There have been various modalities for inhibiting intracellular aberrant PPIs3. Peptide aptamers, which generally have a length of 8–20 residues, are capable of binding to a wider and flatter interface than small molecule inhibitors4. Moreover, peptide aptamers have relatively simple structures and can stably bind to intracellular targets compared with antibodies or their fragments whose structural stability depends on forming accurate disulfide bonds5,6,7. Furthermore, peptides can be chemically synthesized8 and highly developable by cyclization9, stapling10, and non-natural amino acids blending11,12 to improve half-life in blood by conferring resistance to degradation.

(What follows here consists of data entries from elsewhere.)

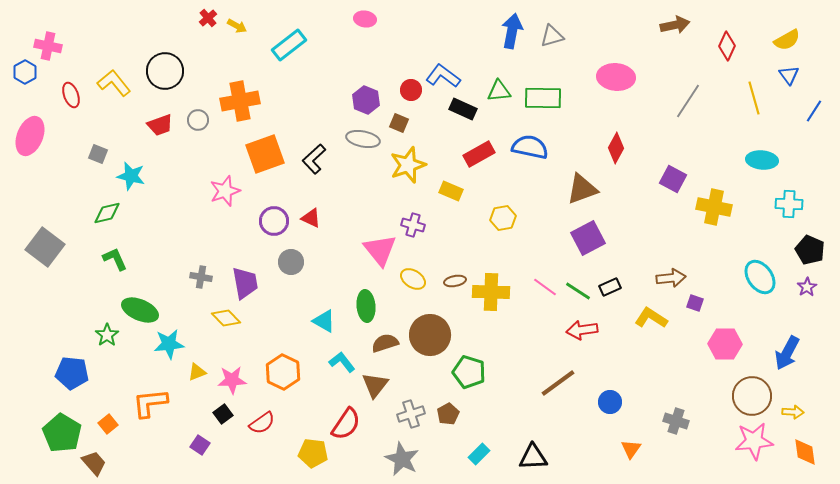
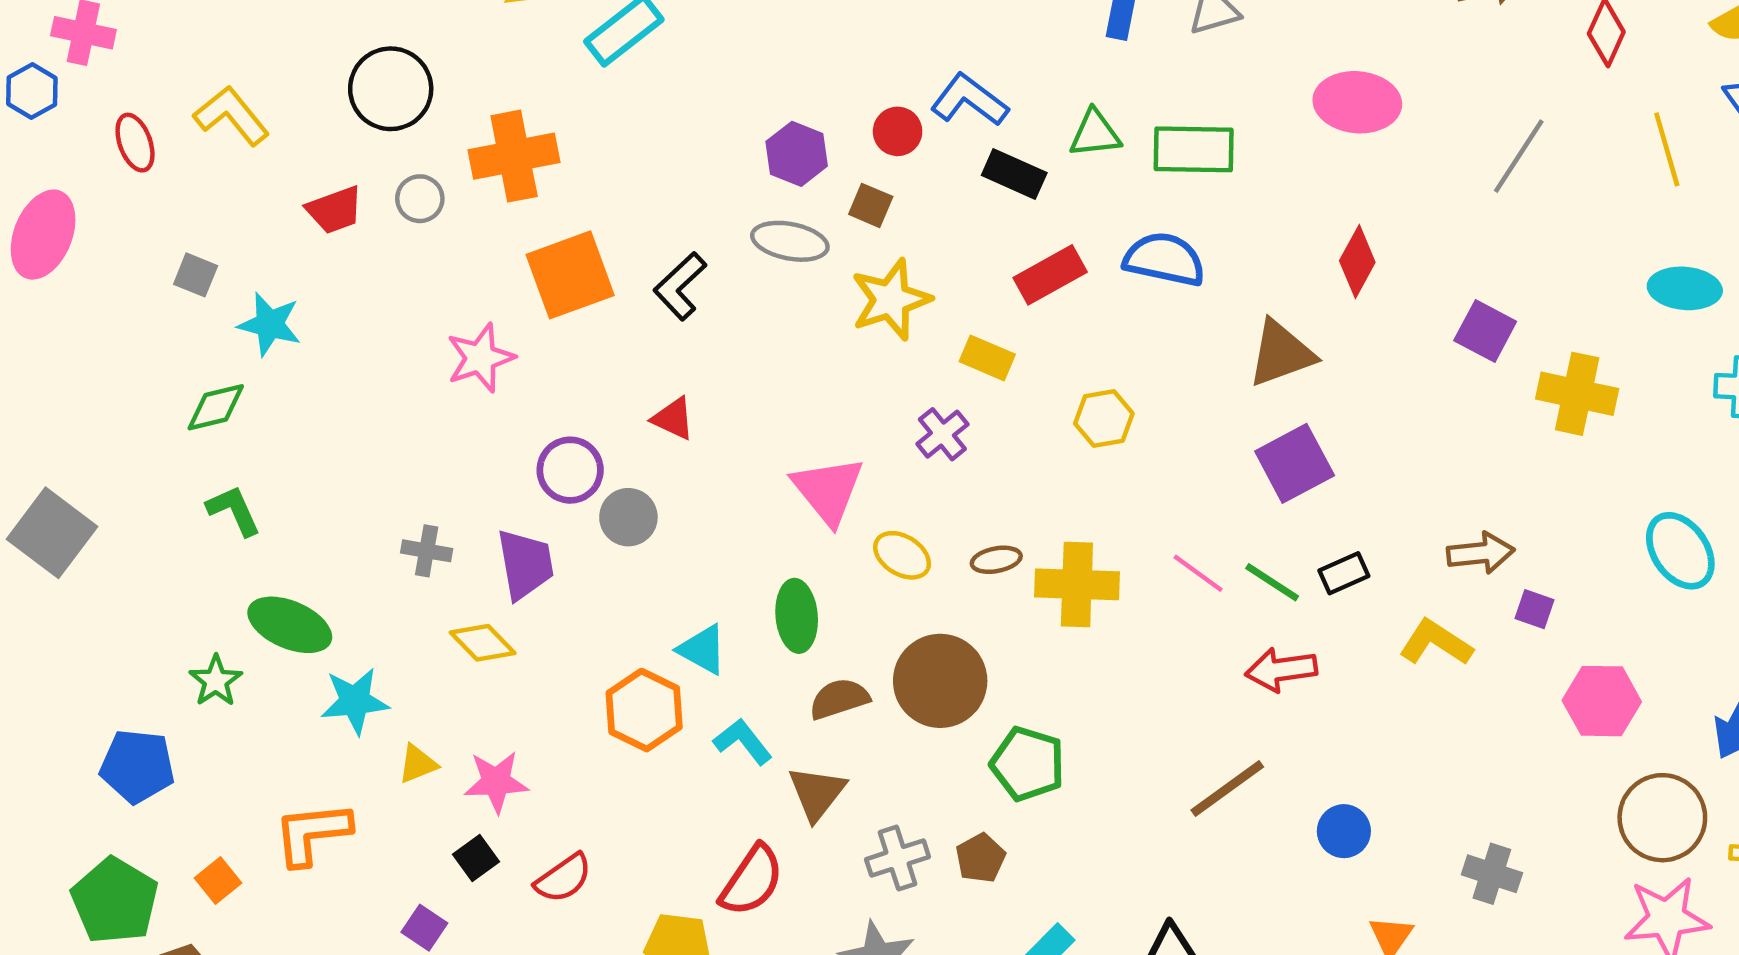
black circle: (165, 71) -> (391, 89), moved
purple circle: (274, 221) -> (570, 470), moved
purple cross: (413, 225) -> (942, 434), moved, turned 35
gray square: (45, 247) -> (52, 533), moved
orange hexagon: (283, 372) -> (644, 710), moved

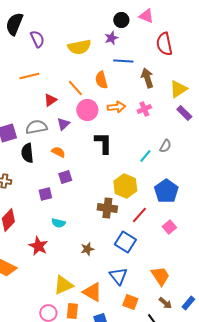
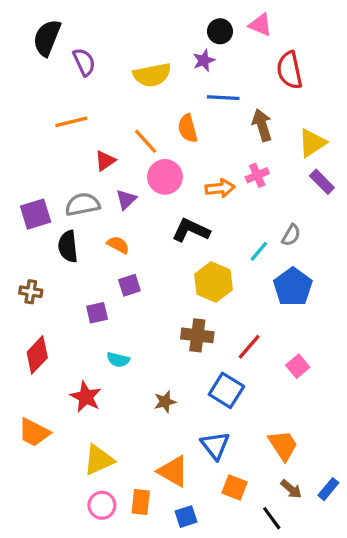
orange arrow: (116, 107) -> (220, 188), moved
black L-shape: (103, 143) -> (191, 230), turned -65
yellow hexagon: (125, 186) -> (214, 282), moved
blue pentagon: (166, 191) -> (293, 287), moved
yellow triangle: (63, 285) -> (99, 460), moved

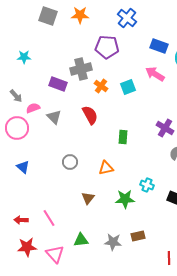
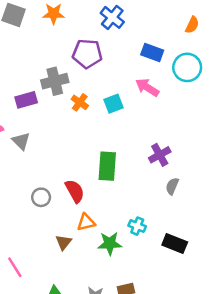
purple rectangle: (58, 84) -> (26, 100), turned -36
red semicircle: (90, 115) -> (75, 191), moved
purple cross: (165, 128) -> (160, 155), turned 30
green rectangle: (123, 137) -> (107, 166), size x1.6
orange triangle: (106, 168) -> (86, 222), moved

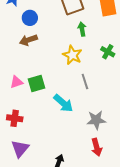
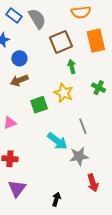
gray line: (85, 81) -> (83, 126), moved
green square: (37, 84) -> (39, 105), moved
gray star: (96, 120) -> (79, 156), moved

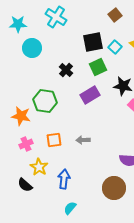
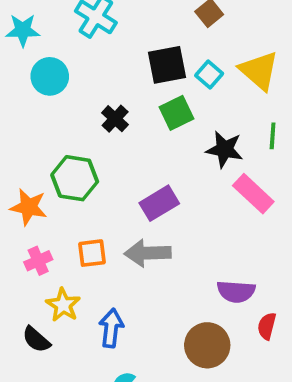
purple rectangle: (90, 95) -> (159, 203), moved
gray arrow: (83, 140) -> (148, 253), size x1.6

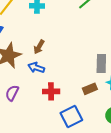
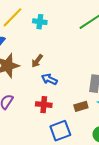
blue arrow: (36, 68) -> (49, 79), moved

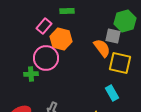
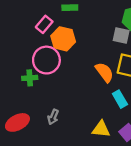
orange semicircle: (102, 48) -> (104, 72), moved

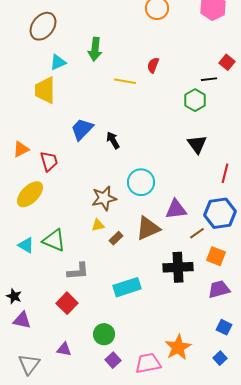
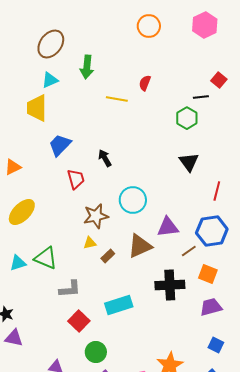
brown ellipse: (43, 26) -> (51, 44), moved
blue trapezoid: (82, 129) -> (60, 145), moved
red trapezoid: (49, 161) -> (76, 179), moved
cyan triangle: (26, 245) -> (18, 263), turned -48
red square: (67, 303) -> (79, 321), moved

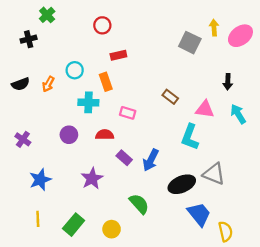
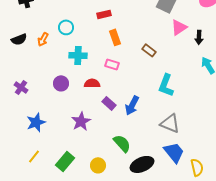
orange rectangle: (106, 82) -> (115, 37), moved
pink triangle: (205, 109) -> (179, 27), moved, turned -42
gray triangle: (214, 174) -> (170, 123), moved
black ellipse: (182, 184) -> (142, 164), moved
yellow line: (38, 219) -> (34, 156), turned 40

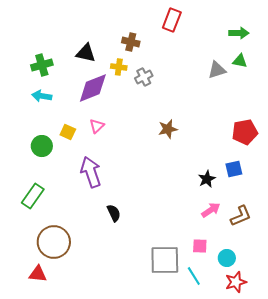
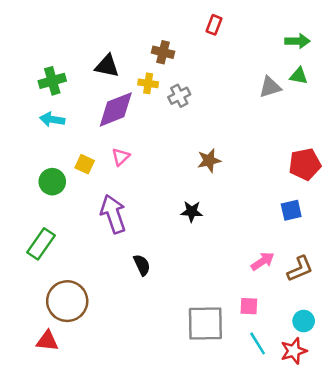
red rectangle: (172, 20) -> (214, 25), size x0.7
black star: (207, 179) -> (192, 212), moved, turned 30
cyan circle: (227, 258) -> (304, 321), moved
cyan line: (194, 276) -> (258, 343), moved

Chimeric proteins have been widely used in protein-fragment complementation assays (PCAs). NanoBiT is a typical example and a powerful tool to evaluate inhibitor candidates against a single PPI pair based on luminescence quenching13,14. While the existing PCA systems effectively isolate potential inhibitor candidates via screening small-molecule libraries, they lack enriching superior binders from genetically encoded peptide or antibody libraries. Therefore, there is a need for developing new methods that can spontaneously concentrate superior binders and efficiently eliminate inferior and non-specific ones.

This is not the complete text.